TimeLogic: A Temporal Logic Benchmark for Video QA
Sirnam Swetha, Hilde Kuehne, Mubarak Shah
TL;DR
TimeLogic QA (TLQA) introduces a scalable framework and benchmark to evaluate temporal logical understanding in VideoQA. It automatically generates QA pairs across 16 temporal-logic categories from four datasets (STAR, Breakfast, AGQA, CrossTask), producing TLQA-S and TLQA-L variants with 32k and 160k QA pairs per dataset. The framework builds per-time-step instance states from annotated videos, uses template questions aligned to temporal operators, and automatically creates positive and negative QA samples for robust evaluation. Zero-shot experiments with leading VideoQA models reveal that boolean questions are particularly challenging and that higher temporal capacity improves performance, underscoring the need for improved temporal reasoning in video-language models.
Abstract
Temporal logical understanding, a core facet of human cognition, plays a pivotal role in capturing complex sequential events and their temporal relationships within videos. This capability is particularly crucial in tasks like Video Question Answering (VideoQA), where the goal is to process visual data over time together with textual data to provide coherent answers. However, current VideoQA benchmarks devote little focus to evaluating this critical skill due to the challenge of annotating temporal logic.

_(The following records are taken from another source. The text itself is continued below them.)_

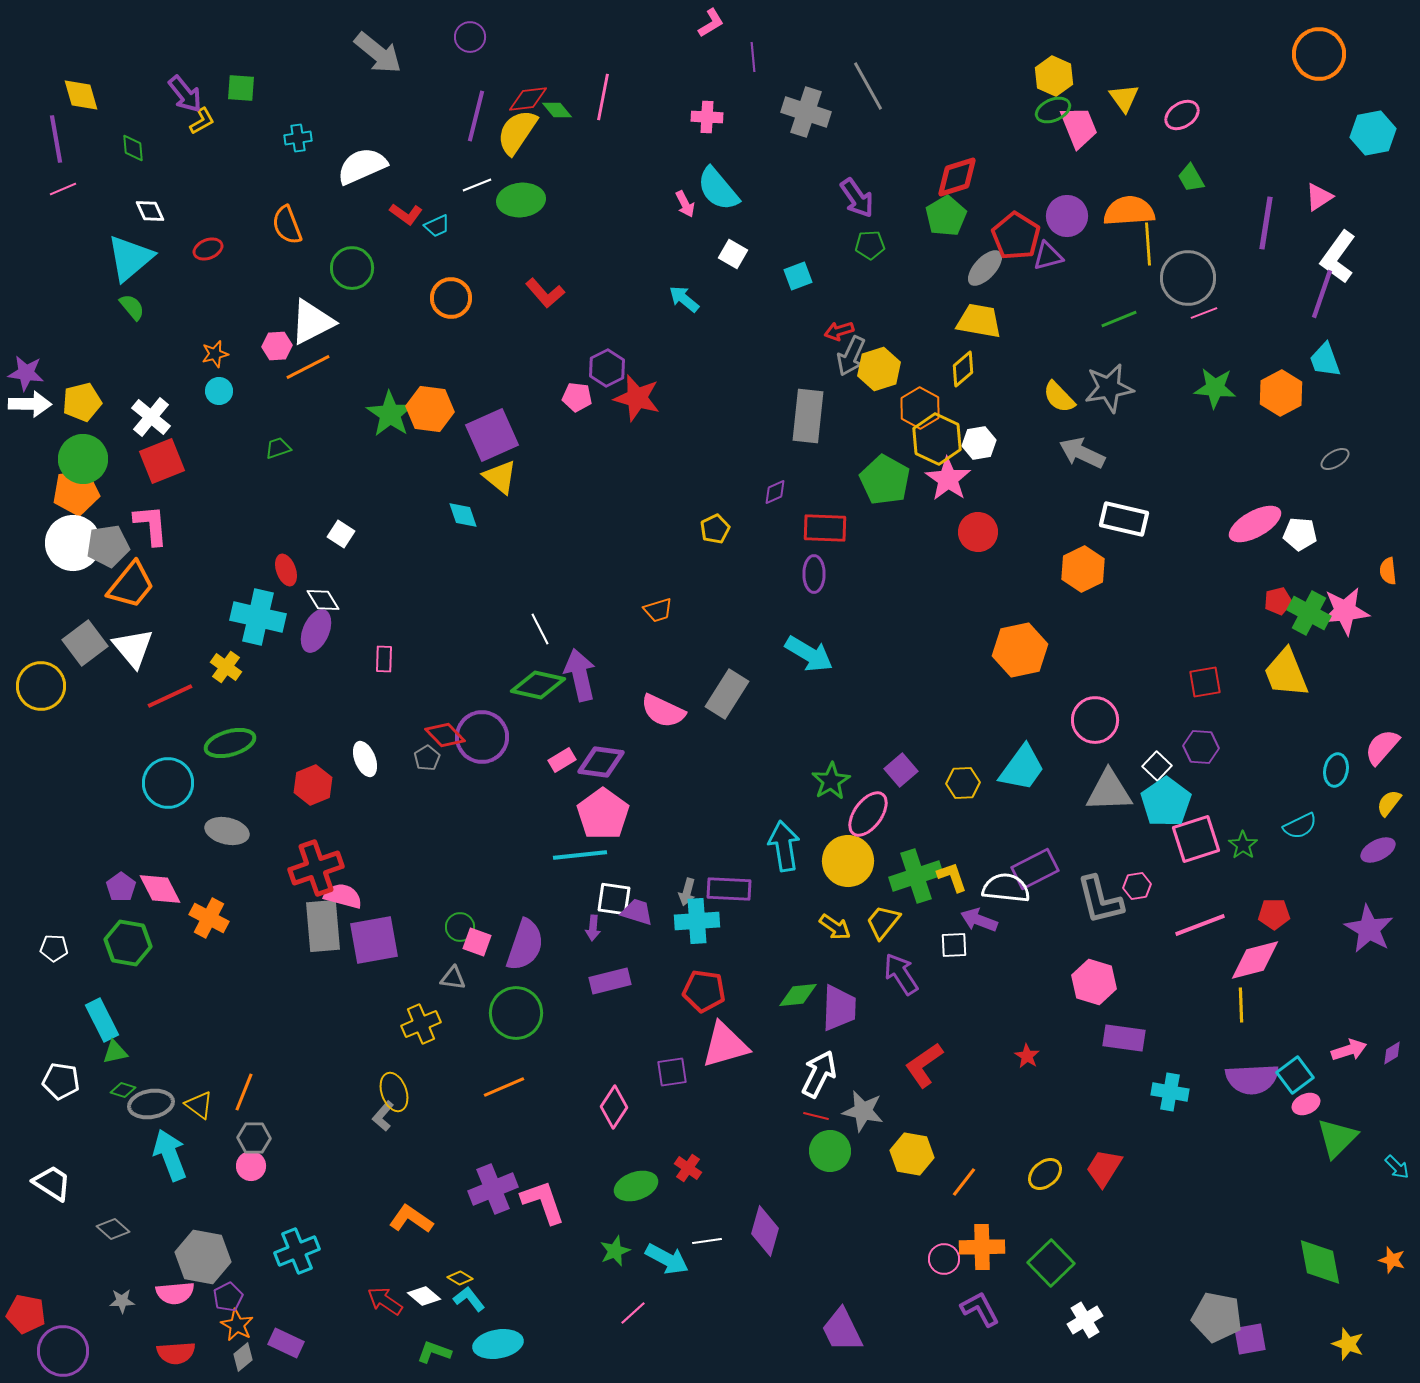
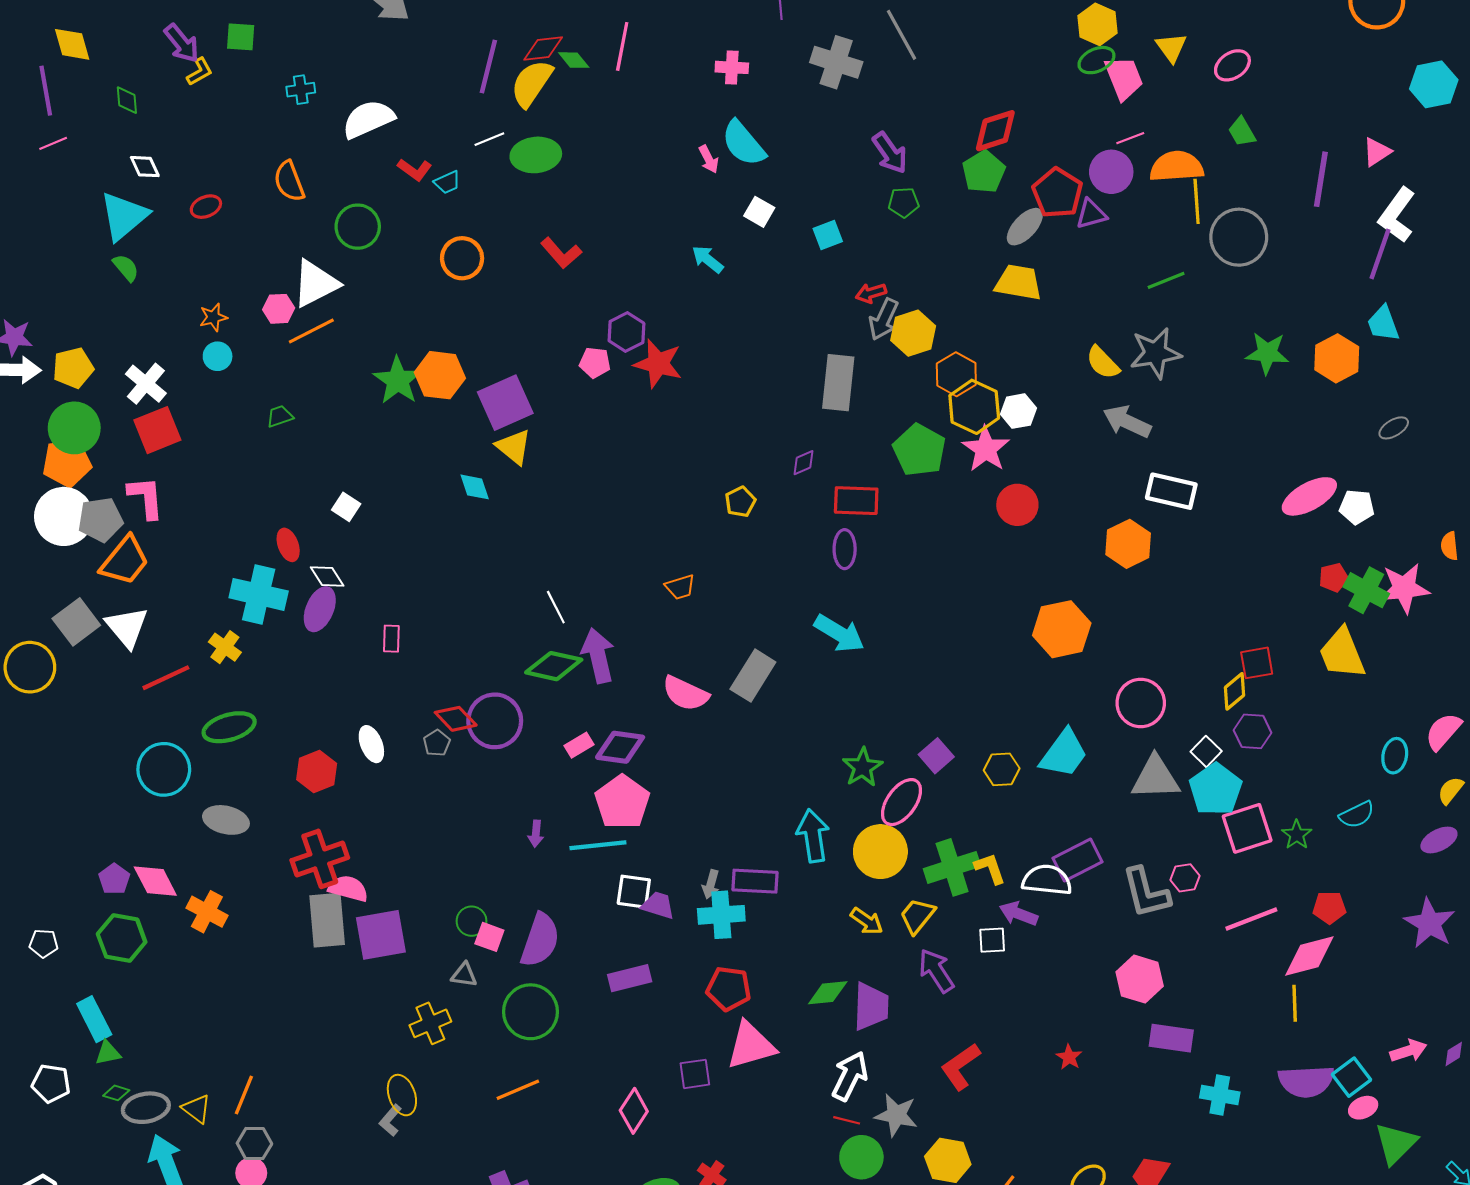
pink line: (1204, 313) -> (1130, 138), moved
yellow diamond: (963, 369) -> (1235, 691), moved
purple arrow: (593, 928) -> (536, 834), moved

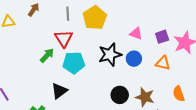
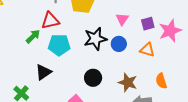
pink triangle: (136, 33) -> (122, 19), turned 40
red triangle: (64, 39) -> (50, 21), turned 48
black circle: (120, 95) -> (93, 78), moved

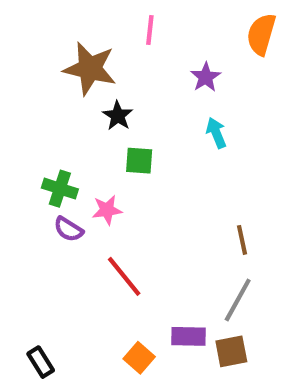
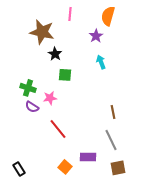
orange semicircle: (261, 34) -> (108, 16), moved
gray line: (238, 300) -> (111, 140), turned -55
brown square: (231, 351) -> (118, 168), moved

Despite the advancement of vision-language models, assessing their temporal logical reasoning powers remains a challenge, primarily due to the lack QA pairs that demand formal, complex temporal reasoning. To bridge this gap, we introduce the TimeLogic QA (TLQA) framework to automatically generate the QA pairs, specifically designed to evaluate the temporal logical understanding. To this end, TLQA leverages temporal annotations from existing video datasets together with temporal operators derived from logic theory to construct questions that test understanding of event sequences and their temporal relationships. TLQA framework is generic and scalable, capable of leveraging both, existing video action datasets with temporal action segmentation annotations, or video datasets with temporal scene graph annotations, to automatically generate temporal logical questions. We leverage 4 datasets, STAR, Breakfast, AGQA, and CrossTask, and generate two VideoQA dataset variants - small (TLQA-S) and large (TLQA-L) - containing 2k and 10k QA pairs for each category, resulting in 32k and 160k total pairs per dataset. We undertake a comprehensive evaluation of leading-edge VideoQA models, employing the TLQA to benchmark their temporal logical understanding capabilities. We assess the VideoQA model's temporal reasoning performance on 16 categories of temporal logic with varying temporal complexity.